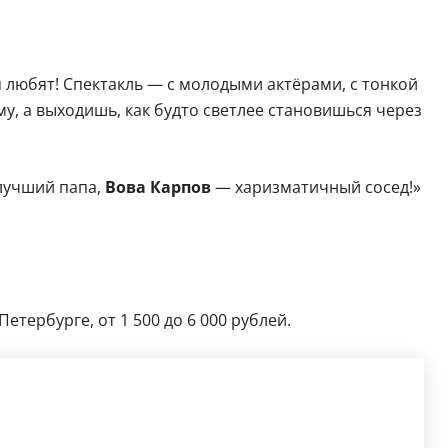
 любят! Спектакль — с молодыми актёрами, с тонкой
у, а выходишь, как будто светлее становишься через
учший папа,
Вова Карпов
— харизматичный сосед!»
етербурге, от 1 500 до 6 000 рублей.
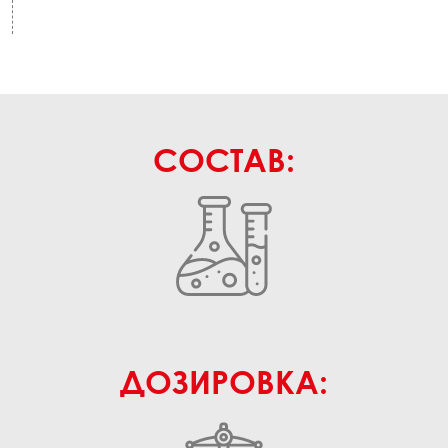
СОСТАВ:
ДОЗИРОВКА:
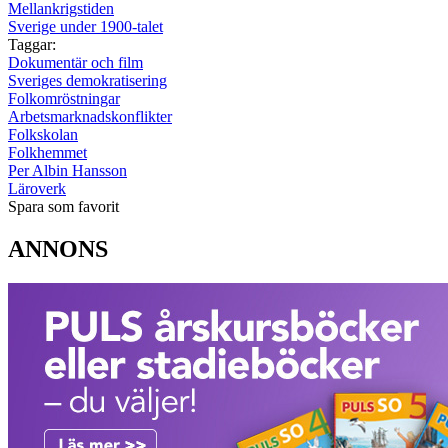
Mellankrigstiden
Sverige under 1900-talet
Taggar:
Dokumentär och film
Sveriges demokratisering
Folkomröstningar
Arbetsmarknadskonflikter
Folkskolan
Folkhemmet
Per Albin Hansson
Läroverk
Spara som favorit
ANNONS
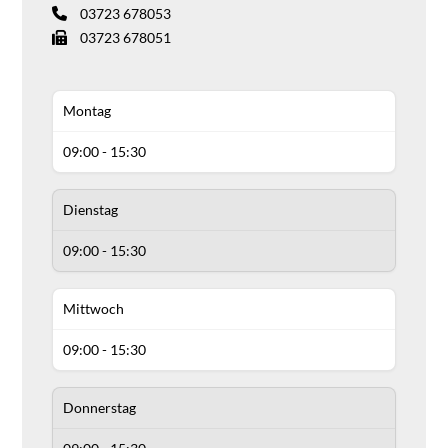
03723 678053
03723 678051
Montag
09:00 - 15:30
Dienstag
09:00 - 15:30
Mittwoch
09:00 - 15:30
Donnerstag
········
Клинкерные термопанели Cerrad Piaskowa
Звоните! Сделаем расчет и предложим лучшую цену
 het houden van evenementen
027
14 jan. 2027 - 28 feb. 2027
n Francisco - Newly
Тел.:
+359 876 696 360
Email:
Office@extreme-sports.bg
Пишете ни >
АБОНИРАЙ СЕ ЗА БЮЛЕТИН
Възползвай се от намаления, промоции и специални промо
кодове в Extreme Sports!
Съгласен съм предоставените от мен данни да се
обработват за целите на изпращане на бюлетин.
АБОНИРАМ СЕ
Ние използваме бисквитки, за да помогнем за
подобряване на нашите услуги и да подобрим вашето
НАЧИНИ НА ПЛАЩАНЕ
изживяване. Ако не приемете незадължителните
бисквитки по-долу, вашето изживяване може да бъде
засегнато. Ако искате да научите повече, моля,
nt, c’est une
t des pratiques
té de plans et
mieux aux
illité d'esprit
········
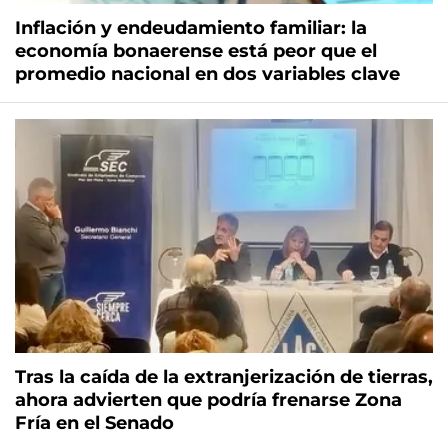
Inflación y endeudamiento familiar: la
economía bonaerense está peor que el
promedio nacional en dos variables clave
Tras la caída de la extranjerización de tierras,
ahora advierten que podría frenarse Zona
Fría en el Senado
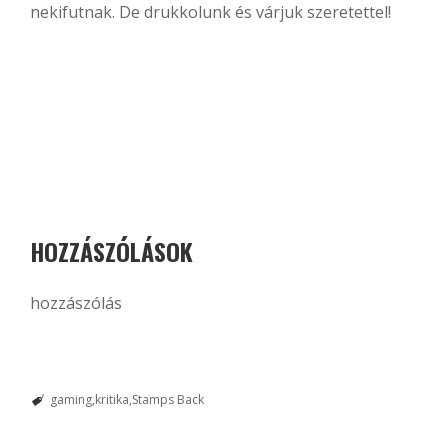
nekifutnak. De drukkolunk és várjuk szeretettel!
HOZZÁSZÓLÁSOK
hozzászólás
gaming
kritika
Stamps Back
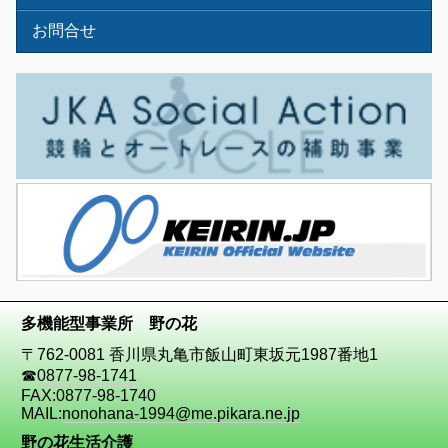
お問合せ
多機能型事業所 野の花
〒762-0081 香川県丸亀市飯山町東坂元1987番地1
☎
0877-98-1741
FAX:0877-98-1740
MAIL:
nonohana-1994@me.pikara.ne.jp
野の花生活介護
········
▶ [PROBLEM TO SOLVE]
The required output is the stretch of entries above from the line containing "подобряване на нашите" through the line containing "illité d'esprit", reproduced exactly.

▶ [RESPONSE TO THIS TASK]
подобряване на нашите услуги и да подобрим вашето
НАЧИНИ НА ПЛАЩАНЕ
изживяване. Ако не приемете незадължителните
бисквитки по-долу, вашето изживяване може да бъде
засегнато. Ако искате да научите повече, моля,
nt, c’est une
t des pratiques
té de plans et
mieux aux
illité d'esprit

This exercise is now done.